Splitkeytoid generates a key ID from a key given in the form of a
separate (binary) exponent e and modulus m.
The dstlen parameter of either specifies the size of the dst parameter;
under no circumstances are more than dstlen bytes written to dst. A
result which will not fit is truncated. Dstlen can be zero, in which
case dst need not be valid and no result is written, but the return
value is unaffected; in all other cases, the (possibly truncated)
result is NUL-terminated. The freeswan.h header file defines a constant
KEYID_BUF which is the size of a buffer large enough for worst-case
results.
Both functions return 0 for a failure, and otherwise always return the
size of buffer which would be needed to accommodate the full conversion
result, including terminating NUL; it is the caller´s responsibility to
check this against the size of the provided buffer to determine whether
truncation has occurred.
With keys generated by ipsec_rsasigkey(3), the first two base64 digits
are always the same, and the third carries only about one bit of
information. It´s worse with keys using longer fixed exponents, e.g.
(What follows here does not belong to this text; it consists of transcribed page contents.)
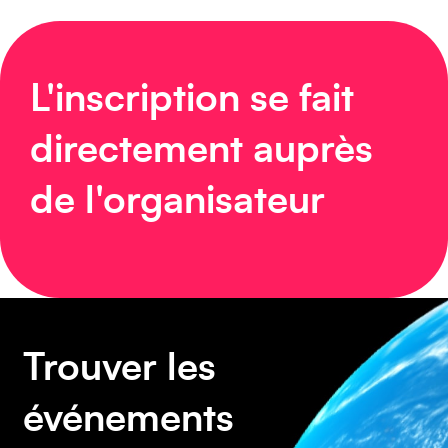
Caraïbes
L'inscription se fait
directement auprès
Asie
de l'organisateur
Amérique du Sud
Trouver les
événements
the 24-bit exponent that´s common in X.509 certificates. However, being
able to relate key IDs to the full base64 text form of keys by eye is
sufficiently useful that this waste of space seems justifiable. The
choice of nine digits is a compromise between bulk and probability of
collision.
SEE ALSO
RFC 3110, RSA/SHA-1 SIGs and RSA KEYs in the Domain Name System (DNS),
Eastlake, 2001 (superseding the older but better-known RFC 2537).
DIAGNOSTICS
Fatal errors are: key too short to supply enough bits to construct a
complete key ID (almost certainly indicating a garbage key); exponent
too long for its length to be representable.
HISTORY
Written for the FreeS/WAN project by Henry Spencer.